Tesla raises prices for Model 3 and other cars in China while the yuan is weaker


FILE PHOTO: The Tesla logo is photographed on a car during the 2019 E-Rallye Baltica electric car in Bauska, Latvia, on July 23, 2019. REUTERS / Ints Kalnins / Photo File

SHANGHAI (Reuters) – US electric vehicle manufacturer Tesla Inc. (TSLA.O) had raised prices for some vehicles in China, with the yuan trading at its lowest level in more than a decade.

The starting price for the Model X sport utility vehicle (SUV) now stands at 809,900 yuan ($ 114,186), up from 790,900 yuan previously, according to Tesla's Chinese website on Friday.

Its long-range two-engine variants of mainstream model 3 cars now cost 439,900 yuan, compared with 429,900 yuan previously.

Trade friction between the United States and China and a tariff war between the two countries prompted Tesla, which currently imports all cars sold in China, to adjust prices several times over the last year.

The latest rise comes as China has allowed the yuan to weaken against the US dollar earlier this month, increasing the cost of imports and pushing Washington to qualify China as a currency manipulator. Beijing is strongly opposed to etiquette.

Some people familiar with the subject told Reuters earlier this week that Tesla would increase its prices because of the monetary uncertainty and could do it again in December if Chinese tariffs on American cars came into effect.
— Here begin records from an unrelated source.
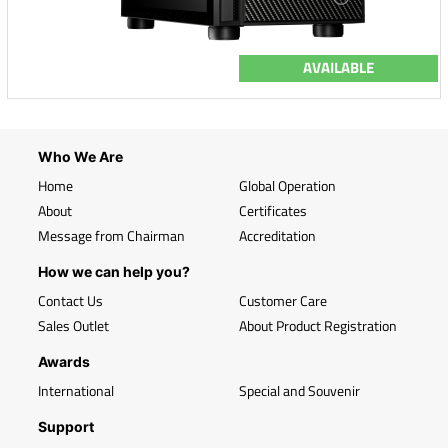
AVAILABLE
Who We Are
Home
Global Operation
About
Certificates
Message from Chairman
Accreditation
How we can help you?
Contact Us
Customer Care
Sales Outlet
About Product Registration
Awards
International
Special and Souvenir
Support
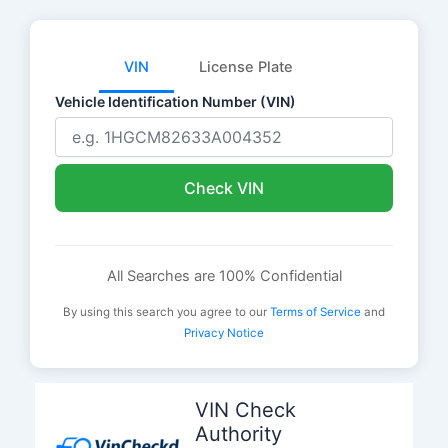
VIN
License Plate
Vehicle Identification Number (VIN)
Check VIN
All Searches are 100% Confidential
By using this search you agree to our
Terms of Service
and
Privacy Notice
Skip
to
VIN Check
content
Authority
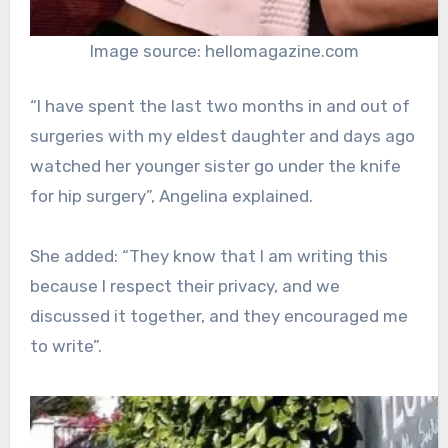
Image source: hellomagazine.com
“I have spent the last two months in and out of
surgeries with my eldest daughter and days ago
watched her younger sister go under the knife
for hip surgery”, Angelina explained.
She added: “They know that I am writing this
because I respect their privacy, and we
discussed it together, and they encouraged me
to write”.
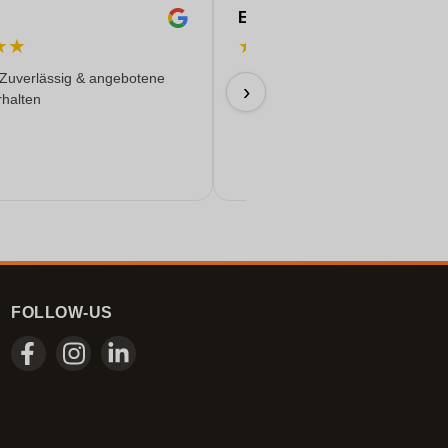
Eren
★
★
★
★
★
★
★
 Zuverlässig & angebotene
Everything worked out wonderfully
›
rhalten
17/06/2026
FOLLOW-US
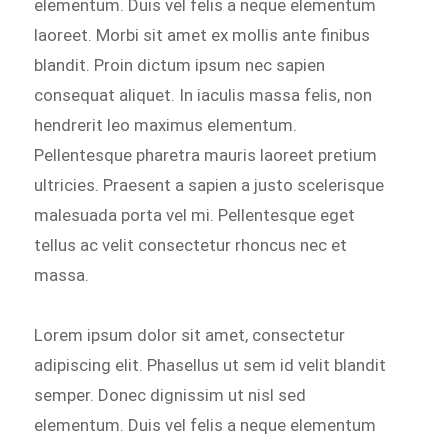
elementum. Duis vel felis a neque elementum
laoreet. Morbi sit amet ex mollis ante finibus
blandit. Proin dictum ipsum nec sapien
consequat aliquet. In iaculis massa felis, non
hendrerit leo maximus elementum.
Pellentesque pharetra mauris laoreet pretium
ultricies. Praesent a sapien a justo scelerisque
malesuada porta vel mi. Pellentesque eget
tellus ac velit consectetur rhoncus nec et
massa.
Lorem ipsum dolor sit amet, consectetur
adipiscing elit. Phasellus ut sem id velit blandit
semper. Donec dignissim ut nisl sed
elementum. Duis vel felis a neque elementum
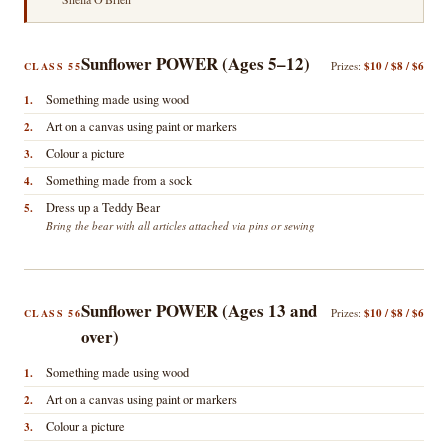
Sunflower POWER (Ages 5–12)
Prizes:
$10 / $8 / $6
CLASS 55
Something made using wood
1.
Art on a canvas using paint or markers
2.
Colour a picture
3.
Something made from a sock
4.
Dress up a Teddy Bear
5.
Bring the bear with all articles attached via pins or sewing
Sunflower POWER (Ages 13 and
Prizes:
$10 / $8 / $6
CLASS 56
over)
Something made using wood
1.
Art on a canvas using paint or markers
2.
Colour a picture
3.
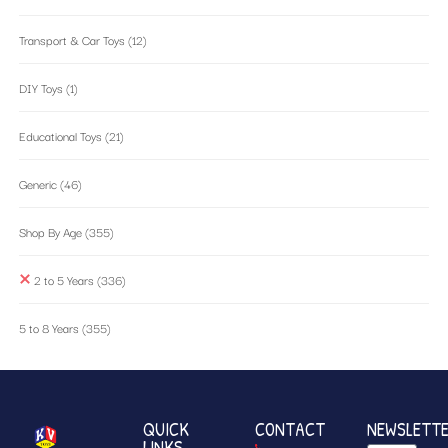
Transport & Car Toys
(12)
DIY Toys
(1)
Educational Toys
(21)
Generic
(46)
Shop By Age
(355)
2 to 5 Years
(336)
5 to 8 Years
(355)
QUICK
CONTACT
NEWSLETT
LINKS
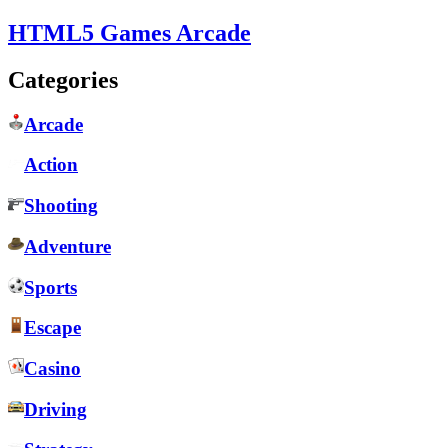
HTML5 Games Arcade
Categories
Arcade
Action
Shooting
Adventure
Sports
Escape
Casino
Driving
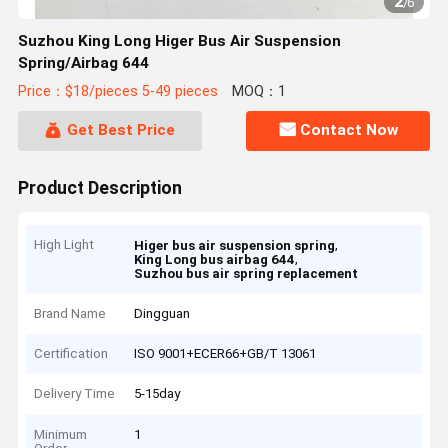
2
/
6
Suzhou King Long Higer Bus Air Suspension
Spring/Airbag 644
Price：$18/pieces 5-49 pieces
MOQ：1
Get Best Price
Contact Now
Product Description
High Light
,
Higer bus air suspension spring
,
King Long bus airbag 644
Suzhou bus air spring replacement
Brand Name
Dingguan
Certification
ISO 9001+ECER66+GB/T 13061
Delivery Time
5-15day
Minimum
1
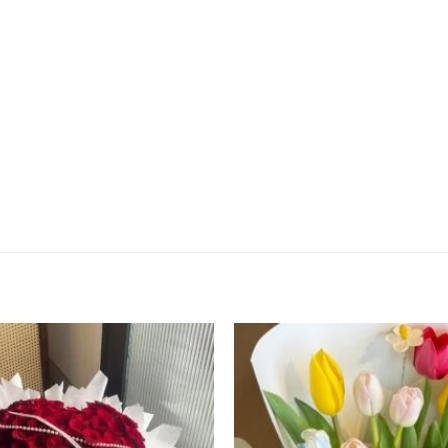
Add to
wishlist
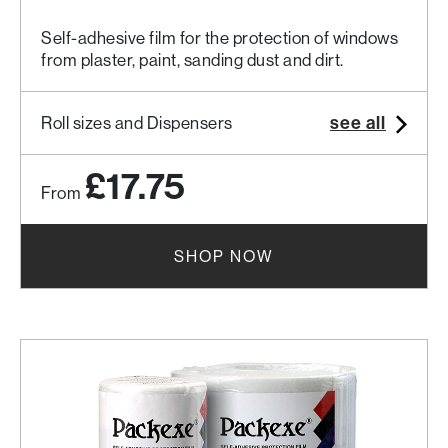
Self-adhesive film for the protection of windows
from plaster, paint, sanding dust and dirt.
see all
Roll sizes and Dispensers
£17.75
From
SHOP NOW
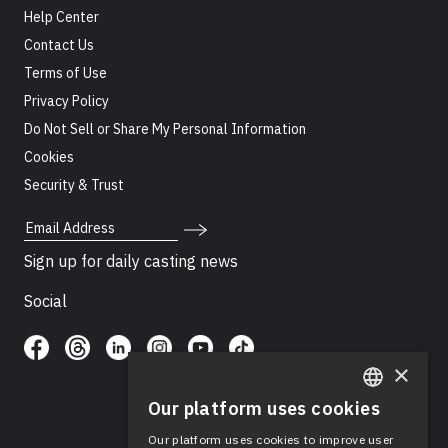
Help Center
Contact Us
Terms of Use
Privacy Policy
Do Not Sell or Share My Personal Information
Cookies
Security & Trust
Email Address
Sign up for daily casting news
Social
×
Our platform uses cookies
ENGLISH
Our platform uses cookies to improve user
Tesla is currently building its first overseas factory in Shanghai, which should allow the company to minimize the effects of the trade war. Production is expected to begin by the end of the year and Tesla said it should be able to build 3,000 model 3 vehicles a week in its initial phases.

Although Tesla does not disclose its sales by country, the consultancy LMC Automotive estimates to have sold 23,678 vehicles in China in the first seven months of this year, including 17,451 model 3 cars.

Report by Yilei Sun to SHANGHAI and Se Young Lee to BEIJING; Additional report by Brenda Goh in SHANGHAI; Edited by Stephen Coates and Himani Sarkar

Our standards:The principles of Thomson Reuters Trust.